On Fri, Jan 17, 2020 at 8:52 AM Jason Wang <jasowang@xxxxxxxxxx> wrote:
On 2020/1/17 下午8:13, Michael S. Tsirkin wrote:
> On Thu, Jan 16, 2020 at 08:42:29PM +0800, Jason Wang wrote:
>> vDPA device is a device that uses a datapath which complies with the
>> virtio specifications with vendor specific control path. vDPA devices
>> can be both physically located on the hardware or emulated by
>> software. vDPA hardware devices are usually implemented through PCIE
>> with the following types:
>>
>> - PF (Physical Function) - A single Physical Function
>> - VF (Virtual Function) - Device that supports single root I/O
>> virtualization (SR-IOV).

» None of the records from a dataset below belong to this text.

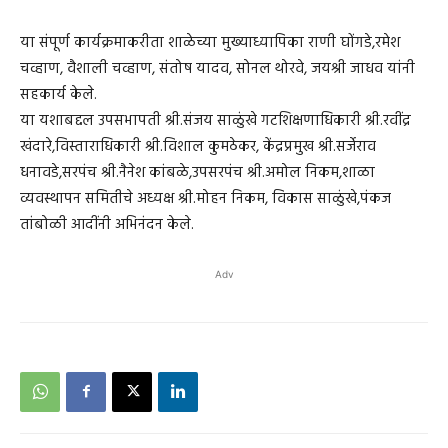
या संपूर्ण कार्यक्रमाकरीता शाळेच्या मुख्याध्यापिका राणी घोंगडे,रमेश
चव्हाण, वैशाली चव्हाण, संतोष यादव, सोनल थोरवे, जयश्री जाधव यांनी
सहकार्य केले.
या यशाबद्दल उपसभापती श्री.संजय साळुंखे गटशिक्षणाधिकारी श्री.रवींद्र
खंदारे,विस्ताराधिकारी श्री.विशाल कुमठेकर, केंद्रप्रमुख श्री.सर्जेराव
धनावडे,सरपंच श्री.नैनेश कांबळे,उपसरपंच श्री.अमोल निकम,शाळा
व्यवस्थापन समितीचे अध्यक्ष श्री.मोहन निकम, विकास साळुंखे,पंकज
तांबोळी आदींनी अभिनंदन केले.
Adv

Its Virtual Function (VF) represents a
>> virtualized instance of the device that can be assigned to different
>> partitions
>> - VDEV (Virtual Device) - With technologies such as Intel Scalable
>> IOV, a virtual device composed by host OS utilizing one or more
>> ADIs.
>> - SF (Sub function) - Vendor specific interface to slice the Physical
>> Function to multiple sub functions that can be assigned to different
>> partitions as virtual devices.
>>
>> >From a driver's perspective, depends on how and where the DMA
>> translation is done, vDPA devices are split into two types:
>>
>> - Platform specific DMA translation - From the driver's perspective,
>> the device can be used on a platform where device access to data in
>> memory is limited and/or translated. An example is a PCIE vDPA whose
>> DMA request was tagged via a bus (e.g PCIE) specific way. DMA
>> translation and protection are done at PCIE bus IOMMU level.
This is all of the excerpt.